If the word "encyclopedia" is now part of everyday vocabulary and has a slightly different meaning from dictionary, it was much more unusual and in fact controversial when Diderot and d'Alembert decided to use it in the title of their book, while having to coordinate them both in the full title of the EDdA which is probably the most famous work of the genre and a symbol of the Age of Enlightenment.

The definition given by Furetière in his Dictionnaire Universel in 1690 is still close to its greek etymology: a "ring of all knowledges", from κύκλος, "circle", and παιδεία, "knowledge". This meaning is the one used for instance by Rabelais in Pantagruel, when he has Thaumaste declare that Panurge opened to him "le vray puys et abisme de Encyclopedie" ("the true well and abyss of Encyclopedia"). At the time the word still mostly refers to the abstract concept of mastering all knowledges at once. Furetière adds that it's a quality one is unlikely to possess, and even seems to condemn its pursuit as a form of hubris: "C'est une témérité à un homme de vouloir posséder l'Encyclopédie" ("it is a recklessness for a man to want to possess Encyclopedia").

Beyond this moral reproach, the concept that pleased Rabelais was somewhat dated at the end of the 17^th^ century and attacked in the Dictionnaire Universel François et Latin, commonly refered to as the Dictionnaire de Trevoux, as utterly "burlesque" ("parodic"). The entry for "Encyclopédie" remained unchanged in the four editions issued between 1721 and 1752, mocking the use of the word and discouraging his readers to pursue it. In that intent, he quotes a poem from Pibrac encouraging people to specialise in only one discipline lest they should not reach perfection, based on an argumentation that resembles the saying "Jack of all trades, master of none". It is all the more interesting that the definition remains unaltered until 1752, one year after the publication of the first volume of the EDdA. The Jesuites who edited Dictionnaire de Trevoux frowned upon the project of the EDdA which they managed to get banned the same year by the Council of State on the charge of attempting to destroy the royal authority, inspiring rebellion and corrupting morality in general. There is much more at stake than words here, but the attempt to deprecate the word itself is part of their fight against the philosophers of the Enlightenment.

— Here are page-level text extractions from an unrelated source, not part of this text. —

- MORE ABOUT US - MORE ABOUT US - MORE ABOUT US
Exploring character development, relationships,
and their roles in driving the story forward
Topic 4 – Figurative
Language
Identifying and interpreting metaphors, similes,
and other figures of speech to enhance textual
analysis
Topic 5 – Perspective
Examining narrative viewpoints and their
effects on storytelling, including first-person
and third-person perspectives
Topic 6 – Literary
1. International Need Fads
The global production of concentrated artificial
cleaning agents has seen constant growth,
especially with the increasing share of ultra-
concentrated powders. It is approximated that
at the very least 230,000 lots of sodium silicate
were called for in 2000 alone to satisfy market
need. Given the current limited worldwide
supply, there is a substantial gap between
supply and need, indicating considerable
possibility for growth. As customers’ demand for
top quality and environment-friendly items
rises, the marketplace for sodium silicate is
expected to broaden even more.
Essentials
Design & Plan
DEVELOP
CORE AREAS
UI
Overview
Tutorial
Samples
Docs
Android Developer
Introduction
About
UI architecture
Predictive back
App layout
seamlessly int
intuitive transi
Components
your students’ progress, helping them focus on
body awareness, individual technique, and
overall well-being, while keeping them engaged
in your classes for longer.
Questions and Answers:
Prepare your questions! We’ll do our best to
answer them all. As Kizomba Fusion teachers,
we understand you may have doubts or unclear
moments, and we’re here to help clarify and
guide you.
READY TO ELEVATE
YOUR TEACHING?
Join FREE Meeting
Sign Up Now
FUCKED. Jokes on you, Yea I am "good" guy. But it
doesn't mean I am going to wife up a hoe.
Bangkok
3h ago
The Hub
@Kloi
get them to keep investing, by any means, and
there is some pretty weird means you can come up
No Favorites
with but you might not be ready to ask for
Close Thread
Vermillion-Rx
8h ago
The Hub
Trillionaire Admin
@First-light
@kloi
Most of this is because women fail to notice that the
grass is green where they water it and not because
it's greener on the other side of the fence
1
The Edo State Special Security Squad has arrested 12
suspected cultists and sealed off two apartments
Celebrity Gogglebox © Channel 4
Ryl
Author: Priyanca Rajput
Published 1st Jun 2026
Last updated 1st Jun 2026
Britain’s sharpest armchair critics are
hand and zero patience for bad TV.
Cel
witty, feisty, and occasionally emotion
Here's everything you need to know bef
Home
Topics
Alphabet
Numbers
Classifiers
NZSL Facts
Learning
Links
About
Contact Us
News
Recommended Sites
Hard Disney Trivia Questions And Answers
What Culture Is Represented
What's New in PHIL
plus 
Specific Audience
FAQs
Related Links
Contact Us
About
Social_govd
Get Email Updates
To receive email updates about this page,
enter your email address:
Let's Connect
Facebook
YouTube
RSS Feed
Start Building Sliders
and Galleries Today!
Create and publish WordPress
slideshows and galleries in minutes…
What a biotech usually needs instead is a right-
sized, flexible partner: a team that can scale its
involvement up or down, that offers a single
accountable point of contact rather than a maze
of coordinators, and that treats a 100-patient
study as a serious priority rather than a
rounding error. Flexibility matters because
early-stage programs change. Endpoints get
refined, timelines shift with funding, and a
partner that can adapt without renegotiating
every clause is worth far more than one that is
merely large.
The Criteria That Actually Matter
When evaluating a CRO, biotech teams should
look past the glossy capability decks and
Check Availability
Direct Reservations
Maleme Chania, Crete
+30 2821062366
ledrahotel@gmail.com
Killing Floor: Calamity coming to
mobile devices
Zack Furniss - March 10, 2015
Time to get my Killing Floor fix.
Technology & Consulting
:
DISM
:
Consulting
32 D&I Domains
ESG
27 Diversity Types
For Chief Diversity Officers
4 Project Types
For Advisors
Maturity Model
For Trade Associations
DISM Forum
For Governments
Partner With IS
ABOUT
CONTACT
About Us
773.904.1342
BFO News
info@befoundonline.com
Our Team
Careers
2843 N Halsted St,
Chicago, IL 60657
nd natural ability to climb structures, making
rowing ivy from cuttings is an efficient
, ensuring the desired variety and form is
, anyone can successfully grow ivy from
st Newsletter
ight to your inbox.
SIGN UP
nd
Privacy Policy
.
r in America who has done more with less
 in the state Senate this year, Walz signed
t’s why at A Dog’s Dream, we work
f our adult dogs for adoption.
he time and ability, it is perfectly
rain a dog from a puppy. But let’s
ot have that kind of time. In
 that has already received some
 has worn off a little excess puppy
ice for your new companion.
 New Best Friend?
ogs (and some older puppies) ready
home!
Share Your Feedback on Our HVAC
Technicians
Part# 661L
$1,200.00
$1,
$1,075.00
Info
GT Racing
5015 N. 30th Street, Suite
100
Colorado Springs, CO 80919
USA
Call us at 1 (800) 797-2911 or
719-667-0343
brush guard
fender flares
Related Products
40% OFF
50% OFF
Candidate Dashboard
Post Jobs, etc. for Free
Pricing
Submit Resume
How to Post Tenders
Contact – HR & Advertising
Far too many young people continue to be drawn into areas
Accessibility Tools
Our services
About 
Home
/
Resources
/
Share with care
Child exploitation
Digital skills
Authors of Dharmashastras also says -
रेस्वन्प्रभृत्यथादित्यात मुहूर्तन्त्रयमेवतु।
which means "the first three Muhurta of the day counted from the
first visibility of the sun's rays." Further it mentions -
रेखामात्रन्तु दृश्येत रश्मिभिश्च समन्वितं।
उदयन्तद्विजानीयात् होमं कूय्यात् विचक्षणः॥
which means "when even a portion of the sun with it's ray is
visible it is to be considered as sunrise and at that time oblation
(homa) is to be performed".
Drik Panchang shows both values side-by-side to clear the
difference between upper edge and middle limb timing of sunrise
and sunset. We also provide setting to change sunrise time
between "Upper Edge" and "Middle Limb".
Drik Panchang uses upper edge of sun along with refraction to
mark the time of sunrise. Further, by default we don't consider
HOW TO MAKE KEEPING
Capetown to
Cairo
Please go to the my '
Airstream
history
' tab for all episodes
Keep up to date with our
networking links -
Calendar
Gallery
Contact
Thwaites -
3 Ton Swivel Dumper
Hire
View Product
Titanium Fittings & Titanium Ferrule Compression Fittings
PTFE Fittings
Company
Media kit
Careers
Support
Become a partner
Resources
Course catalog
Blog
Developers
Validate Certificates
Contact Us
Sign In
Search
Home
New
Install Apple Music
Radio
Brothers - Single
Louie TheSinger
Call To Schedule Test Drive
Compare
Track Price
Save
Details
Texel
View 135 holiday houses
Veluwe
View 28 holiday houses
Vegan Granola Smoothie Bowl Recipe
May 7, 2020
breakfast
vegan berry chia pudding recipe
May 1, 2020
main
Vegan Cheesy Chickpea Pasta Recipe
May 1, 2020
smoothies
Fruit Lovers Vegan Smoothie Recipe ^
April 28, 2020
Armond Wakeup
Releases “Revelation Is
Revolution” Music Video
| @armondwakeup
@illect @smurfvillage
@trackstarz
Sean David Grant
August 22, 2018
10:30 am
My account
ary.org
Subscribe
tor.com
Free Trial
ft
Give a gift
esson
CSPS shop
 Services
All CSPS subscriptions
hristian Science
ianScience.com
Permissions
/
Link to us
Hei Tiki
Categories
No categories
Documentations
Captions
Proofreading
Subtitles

The attacks do not remain ignored by Diderot who starts the very definition of the word "Encyclopédie" in the EDdA itself by a strong rebuttal. He directly dismisses the concerns expressed in the Dictionnaire de Trevoux as mere self-doubt that their authors should not generalise to anyone, then leaves the main point to a latin quote by chancelor Bacon [@lojkine2013, p. 5], who argues that a collaborative work can achieve much more than any talented man could: what could possibly not be within reach of a single man, within a single lifetime may be achieved by a common effort throughout generations.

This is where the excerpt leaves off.